Qu'est-ce que faire des mathématiques ?
Les connaissances mathématiques prennent du sens dans les problèmes qu'elles permettent de résoudre efficacement. Faire des mathématiques, c'est donc d'abord résoudre des problèmes. Dès l'école maternelle, le maître doit mettre en scène des situations permettant aux enfants de développer des compétences de recherche, d'anticipation, de validation, de communication, en leur faisant prendre progressivement conscience qu'ils sont capables de réfléchir, que cette réflexion leur donne un pouvoir sur le réel.
Quand faire des mathématiques à l'école maternelle en grande section ?

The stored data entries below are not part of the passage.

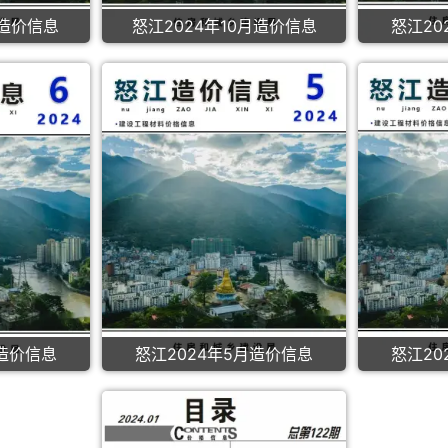
月造价信息
怒江2024年10月造价信息
怒江20
月造价信息
怒江2024年5月造价信息
怒江20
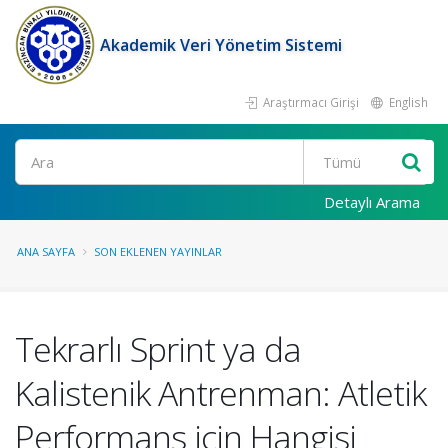
Akademik Veri Yönetim Sistemi
Araştırmacı Girişi
English
Ara
Detaylı Arama
ANA SAYFA
SON EKLENEN YAYINLAR
Tekrarlı Sprint ya da
Kalistenik Antrenman: Atletik
Performans için Hangisi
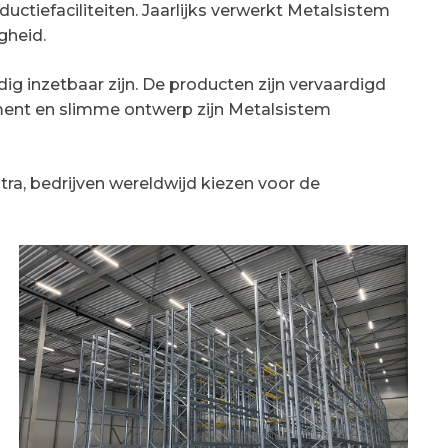
tiefaciliteiten. Jaarlijks verwerkt Metalsistem
gheid.
 inzetbaar zijn. De producten zijn vervaardigd
iment en slimme ontwerp zijn Metalsistem
ra, bedrijven wereldwijd kiezen voor de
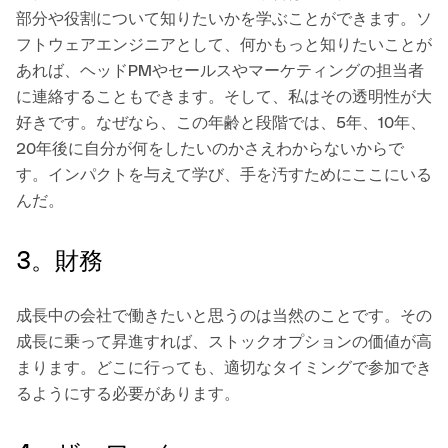
部分や役割について知りたいかを学ぶことができます。ソ
フトウェアエンジニアとして、何かもっと知りたいことが
あれば、ヘッドPMやセールスやマーケティングの担当者
に連絡することもできます。そして、私はその透明性が大
好きです。なぜなら、この年齢と段階では、5年、10年、
20年後に自分が何をしたいのかさえわからないからで
す。インパクトを与えて学び、手を汚すためにここにいる
んだ。
3。財務
成長中の会社で働きたいと思うのは当然のことです。その
成長に乗って昇進すれば、ストックオプションの価値が高
まります。どこに行っても、適切なタイミングで参加でき
るようにする必要があります。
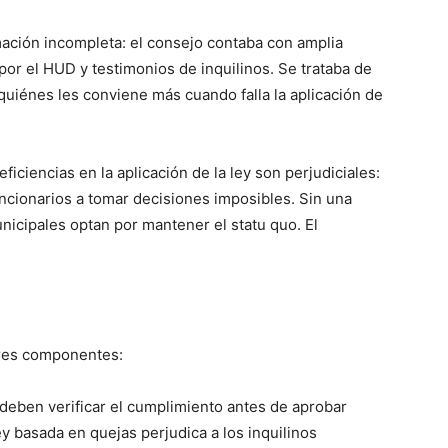
mación incompleta: el consejo contaba con amplia
or el HUD y testimonios de inquilinos. Se trataba de
quiénes les conviene más cuando falla la aplicación de
iciencias en la aplicación de la ley son perjudiciales:
funcionarios a tomar decisiones imposibles. Sin una
unicipales optan por mantener el statu quo. El
 tres componentes:
s deben verificar el cumplimiento antes de aprobar
ley basada en quejas perjudica a los inquilinos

On distingue trois moments pour faire des mathématiques à l'école maternelle :
lors d'activités rituelles (par exemple l'appel du matin, la lecture du calendrier, l'exploitation des informations météorologiques) ;
lors d'activités fonctionnelles (par exemple une distribution de crayons, de feuilles, d'autre matériel, de biscuits).
Remarque
Ces deux types de situations permettent une imprégnation quotidienne de notions mathématiques et leur mémorisation progressive ; mais leur finalité première n'est pas mathématique.
lors d'activités construites spécifiquement en fonction d'objectifs mathématiques, dont nous allons donner des exemples dans cet article.
Remarques
Ces activités doivent cependant partir d'un vécu collectif de la classe.
Une même situation permet souvent de travailler des notions mathématiques très variées, mêlant le numérique et le géométrique.
Contenu de cet article
Nous donnons un exemple d'activité1 se déroulant tout au long de l'année scolaire.
Quels sont nos objectifs ?
Exploiter une activité rituelle à des fins mathématiques, sur un long terme pour permettre une construction durable des connaissances.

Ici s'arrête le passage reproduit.